It’s About Compassion, Stupid
After this weekend’s release of letters from the new Anusara CEO and John Friend, I am, sorry to say, sadder than ever.
That is because John Friend has undertaken a campaign to prove that what he did was not so bad, and that the teachers who resigned were selfish and self-righteous and unable to forgive his minor transgressions. His letter was just like what all the senior teachers described as part of the culture of Anusara: Either you agreed with John, or you were shunned and cut out of the inner circle.
“Oh pleeeeeeeease be my friend, John Friend.”
I was immediately brought back to high school where the prettiest girls and coolest guys lorded it over the rest of us.
Worse, this attitude has been shown to be pervasive in the Anusara community. In my own local Kula, which I pulled together on the internet and worked to create cohesiveness among very separate individuals, I was asked not to participate in local meetings because I posted blogs and articles detailing the crisis. Nobody wanted to hear it. I was shunned. Someone get me a scarlet letter. This is also happening in Kulas across the world: they are dividing up.
Of all the senior teachers brave enough to work on the interim committees, only Ross Rayburn and Desiree Rumbaugh have actively voiced a concern for those who left. Believe me, those who resigned did so under much pain and deliberation. And some keep a toe in the door today as a sign of hope that change will bring a better organization to re-join in the future.
I had lunch with two teachers last week (I will not name them because they did not step up to wear the Scarlet Letter), and this was the statement that haunts me the most:
“When I resigned, not one person from the Kula called to see how I was doing.” Not one.
Yoga is about compassion, but apparently that lesson was skipped over by many in Anusara. In the training manual, I looked it up and it’s on page 90 in my version: “Be compassionate and willing to serve the students selflessly and unconditionally.” But apparently, it’s not so much with each other.
Even on the Facebook pages dedicated to the Anusara community, there are pages for those who resigned, and pages for those who remain. And on each there are voices that the other half should skedaddle. Ross has said tirelessly, the committee is working to find a way for those who left to return, if they want to, that we should try to remain a community even if we have differences. But in reality, I think it’s not the committee, but just Ross and Desiree who work from a place of love and compassion.
John Friend in his letter downplayed the number of teachers who left to 8%. In reality, the darkened offices of Anusara and the one or two administrators who came in on their own dime probably have not had time to sift through a mountain of emails. On the circulated lists, there are nearly 500 names, which by my count look to be closer to 45% of the community.
“Before I refuse to take your questions, I have an opening statement,” Ronald Reagan liked to say.
John is following in those footsteps. Before he left this mess to take a forced sabbatical, he took the stage in Miami to say over and over again that what he did was not so bad, and explainable, and only the prudes and self-righteous would condemn him. I want to be perfectly clear:
“I DON’T CARE (TERRIBLY MUCH) ABOUT WHAT JOHN DID.”
I am not perfect either (but I am pretty fabulous). However, I care very much about what he is doing now, this subtle and relentless campaign to manipulate a very vulnerable audience of believers. I care very much that I continue to see him shunning those who once loved him, and that most of the interim committee and new CEO are following in this pervasive and perverted teaching. I see no compassion, no olive branch whatsoever to the teachers who stood by him for years even though they knew of his behavior. Instead I see a further division of this community.
It’s about compassion, stupid. Or have we forgotten the most important lessons of yoga. No, it’s not about resuscitating the eighth century teachings of Kashmir Shaivism, or proving that Wiccans are people too, or even that the most important lessons of Tantric Philosophy have nothing to do with spreading your legs.
No. The most important lessons of yoga are about living as better individuals, more caring and compassionate, and I am not seeing any of that in this interim period.
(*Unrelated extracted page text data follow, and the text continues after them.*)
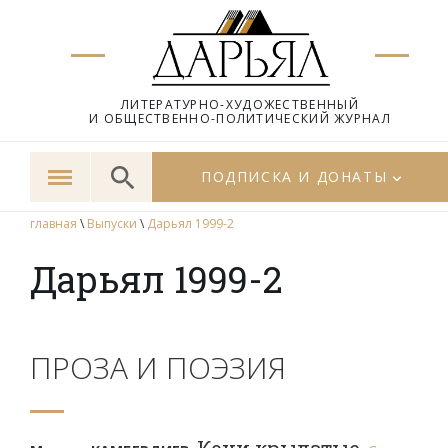
ЛИТЕРАТУРНО-ХУДОЖЕСТВЕННЫЙ
И ОБЩЕСТВЕННО-ПОЛИТИЧЕСКИЙ ЖУРНАЛ
ПОДПИСКА И ДОНАТЫ
главная
\
Выпуски
\
Дарьял 1999-2
Дарьял 1999-2
ПРОЗА И ПОЭЗИЯ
I am comfortable with the decision I made to resign, and right now, I don’t care if John is my friend or not. I care a whole lot more about the person I see when I look in the mirror, and what I stand for, and how I raise my children, and none of this has anything to do with that.
Michelle Berman Marchildon is an award-winning journalist, a former corporate executive and a survivor of 50+ years of life. She’s the author of “Finding More on the Mat,” a yoga memoir, and a Columnist for Elephant Journal. She teaches the style of yoga formerly known as Anusara-Inspired, and Power-Vinyasa Yoga in Denver, Co. She is NOT an Ambassador for Lululemon, and has been promised she will never be one.